Abstract

This study examines the dynamic causal links and volatility spillovers of inflation, output growth and their uncertainties in four South Asian countries, namely, Pakistan, India, Bangladesh and Sri Lanka by utilizing asymmetric GARCH family models. Our empirical evidence supports a number of important conclusions. There is an overwhelming support for Friedman-Ball hypothesis of positive inflation-uncertainty trade-off for all countries excluding India and Sri Lanka. The Cukierman-Meltzer’s idea that inflation uncertainty generates inflation, hold for Bangladesh and Sri Lanka only and the Holland’s hypothesis of negative influence of inflation uncertainty on level inflation is supported by India only.
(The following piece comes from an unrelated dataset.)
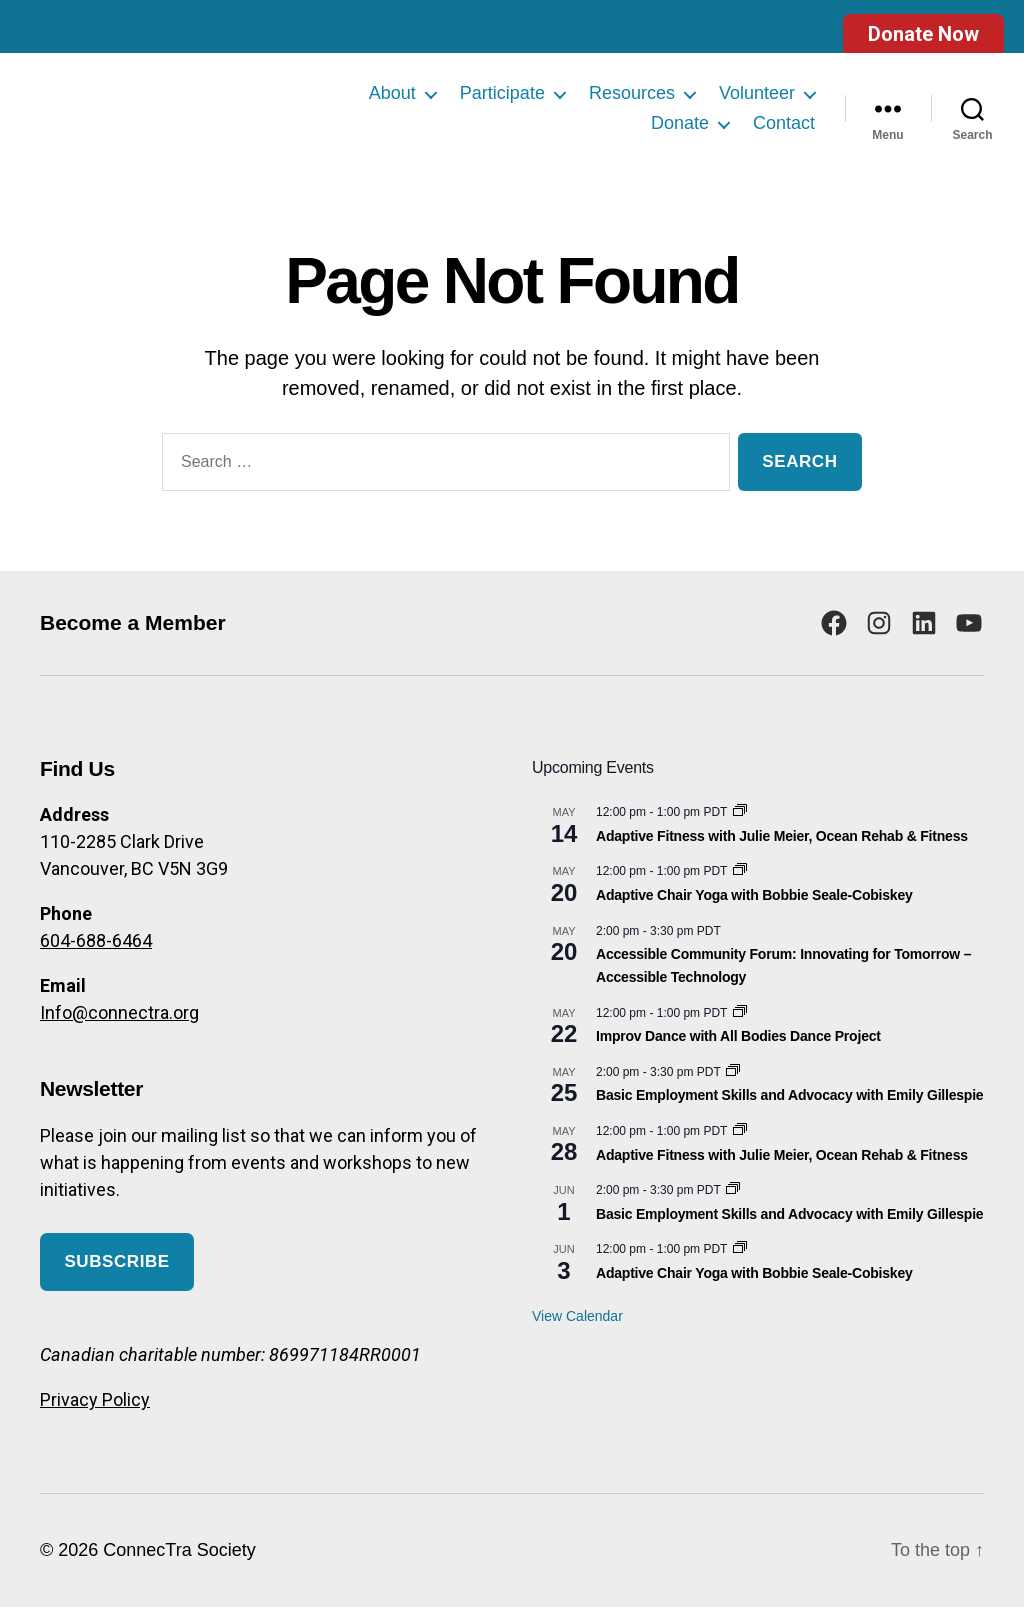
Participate (502, 93)
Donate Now (923, 34)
The positive influence of output uncertainty on inflation (Devereux (1989) hypothesis) is supported by all countries excluding Bangladesh while nominal uncertainty (real uncertainty) has negative (positive) effect on output growth in Pakistan (Bangladesh). Output growth is reducing real uncertainty in all countries excluding Sri Lanka and nominal uncertainty in Pakistan only. There is significant negative relationship between inflation and output growth for Pakistan only while real uncertainty is positively (negatively) related with nominal uncertainty in India (Bangladesh). The estimated results are almost robust with the simultaneous estimation procedure for testing the main hypotheses. In general, there is asymmetric effect and persistence of the GARCH parameters for all countries. The study suggests that the concerned central banks should pay more attention to the effects of macroeconomic uncertainty and should focus their monetary policy strategy on stabilizing both output growth and inflation.